When I run the code, I get an error saying the following:
Traceback (most recent call last):
File "/home/runner/page-view-time-series/test_module.py", line 7, in test_data_cleaning
actual = int(time_series_visualizer.df.count(numeric_only=True))
File "/nix/store/011fpws3ix9hym56a8q54h08df5ymhab-python3.8-pandas-1.2.4/lib/python3.8/site-packages/pandas/core/series.py", line 141, in wrapper
raise TypeError(f"cannot convert the series to {converter}")
TypeError: cannot convert the series to <class 'int'>
Could someone please help me with tackling this by figuring out what exactly the error message means and what the problem is? Thank you so much!
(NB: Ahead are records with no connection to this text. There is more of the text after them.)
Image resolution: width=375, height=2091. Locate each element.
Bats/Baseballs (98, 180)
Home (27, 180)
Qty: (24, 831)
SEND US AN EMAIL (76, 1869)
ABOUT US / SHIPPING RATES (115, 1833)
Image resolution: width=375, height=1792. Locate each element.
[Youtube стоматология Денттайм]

The error is saying it can’t convert the df.count() result to an integer. If you modify the test to print that result and run it on a working project, you’ll see:
value 1238
dtype: int64
which is convertible to integer. Your code is producing
value 1238
month 1238
year 1238
dtype: int64
which is the right value in the wrong format, which means that your data cleaning is working enough for the calculations but just not passing the tests yet. It looks like your cleaned data still has extra columns and df.count() is returning the overall length and the length the of columns as well and python can’t convert that series (3 numbers) to an integer (one number) because it can’t know which you want.
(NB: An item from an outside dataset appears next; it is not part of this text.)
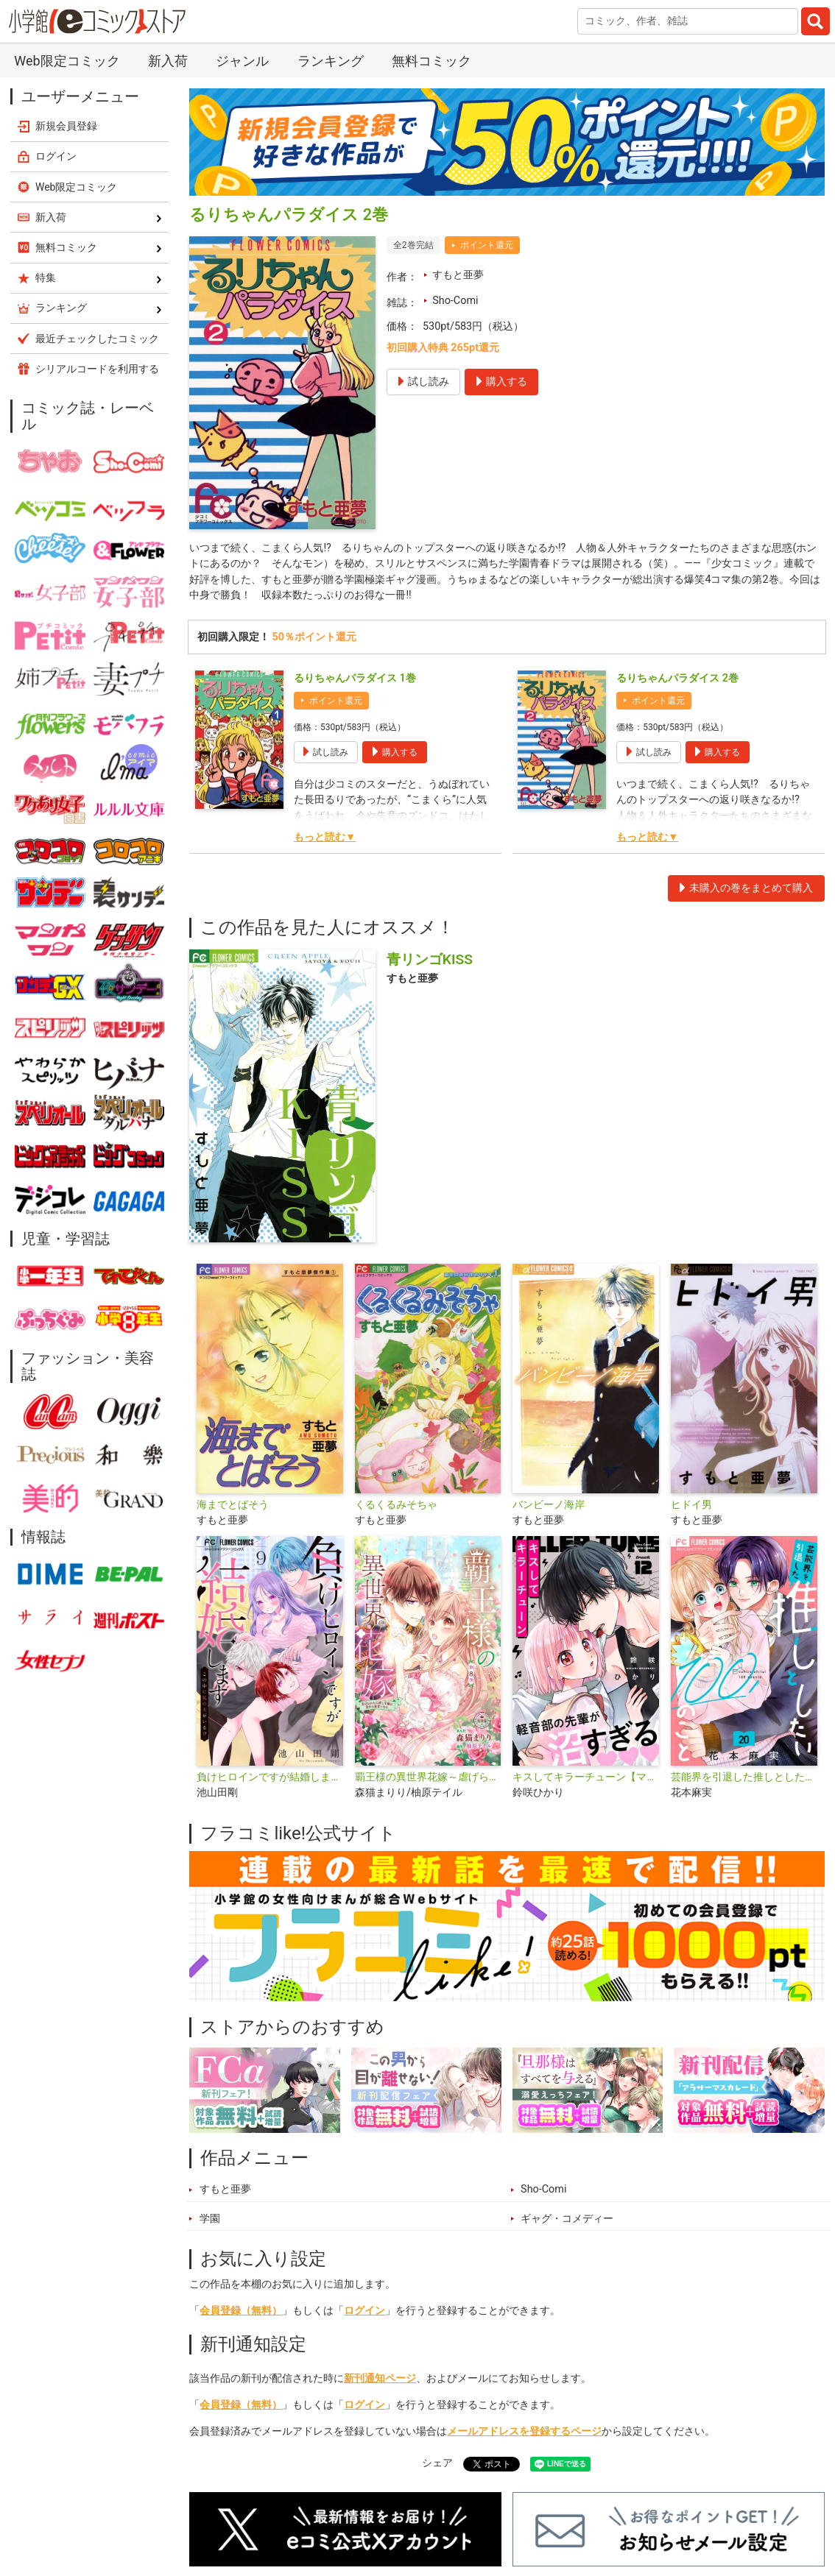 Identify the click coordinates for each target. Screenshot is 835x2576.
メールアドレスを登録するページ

This problem can be solved if you modify test_module line #6 to actual = int(time_series_visualizer.df.count(numeric_only=True)[0]) so that it only takes 1 number as jeremy suggested.
Sorry, that’s not what I was suggesting. The test is correct; the original code is wrong and should be modified to pass the test. As I indicated in my example, it’s possible to clean the data in such a way as to not add extra columns which cause the problem with df.count().